= Stored dataset items =
━━━━━━━━

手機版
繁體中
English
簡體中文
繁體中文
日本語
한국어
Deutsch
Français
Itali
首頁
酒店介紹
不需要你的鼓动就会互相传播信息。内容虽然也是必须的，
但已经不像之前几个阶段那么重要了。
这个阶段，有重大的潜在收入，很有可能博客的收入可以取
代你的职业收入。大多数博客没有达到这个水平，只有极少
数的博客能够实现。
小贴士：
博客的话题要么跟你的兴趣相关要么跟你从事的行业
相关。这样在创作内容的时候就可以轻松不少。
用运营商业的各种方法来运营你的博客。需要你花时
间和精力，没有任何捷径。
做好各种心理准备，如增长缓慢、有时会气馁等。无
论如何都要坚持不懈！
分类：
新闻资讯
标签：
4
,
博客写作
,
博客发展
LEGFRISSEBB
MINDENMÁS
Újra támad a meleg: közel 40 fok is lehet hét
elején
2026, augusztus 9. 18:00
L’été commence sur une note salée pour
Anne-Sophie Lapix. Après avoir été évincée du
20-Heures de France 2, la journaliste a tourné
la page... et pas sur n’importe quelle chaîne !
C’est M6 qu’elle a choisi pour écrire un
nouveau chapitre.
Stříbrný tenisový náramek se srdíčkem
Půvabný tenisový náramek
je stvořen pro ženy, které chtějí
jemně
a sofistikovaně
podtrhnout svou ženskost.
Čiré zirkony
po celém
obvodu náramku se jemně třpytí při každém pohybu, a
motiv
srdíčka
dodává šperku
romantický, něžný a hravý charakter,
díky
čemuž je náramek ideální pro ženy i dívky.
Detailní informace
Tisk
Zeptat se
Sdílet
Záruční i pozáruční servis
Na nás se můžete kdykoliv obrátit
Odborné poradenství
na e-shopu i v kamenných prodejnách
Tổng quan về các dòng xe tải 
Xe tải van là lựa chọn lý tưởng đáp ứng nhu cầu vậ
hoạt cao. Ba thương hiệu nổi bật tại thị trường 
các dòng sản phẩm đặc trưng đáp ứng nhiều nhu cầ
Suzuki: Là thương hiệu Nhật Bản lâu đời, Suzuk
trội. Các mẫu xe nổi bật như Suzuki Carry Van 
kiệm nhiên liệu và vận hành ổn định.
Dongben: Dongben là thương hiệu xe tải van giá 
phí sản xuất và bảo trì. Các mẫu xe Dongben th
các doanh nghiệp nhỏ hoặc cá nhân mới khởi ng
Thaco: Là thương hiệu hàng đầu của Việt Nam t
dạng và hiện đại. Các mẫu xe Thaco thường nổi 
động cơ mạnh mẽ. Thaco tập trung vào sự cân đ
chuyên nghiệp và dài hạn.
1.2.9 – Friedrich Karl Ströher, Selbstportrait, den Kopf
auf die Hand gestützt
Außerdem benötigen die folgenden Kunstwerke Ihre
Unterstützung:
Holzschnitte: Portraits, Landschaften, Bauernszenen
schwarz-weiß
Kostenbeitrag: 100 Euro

━━━━━━━━

Above are the entries; copy out every line among them that contains the word "tenisový".

= Solution =
Stříbrný tenisový náramek se srdíčkem
Půvabný tenisový náramek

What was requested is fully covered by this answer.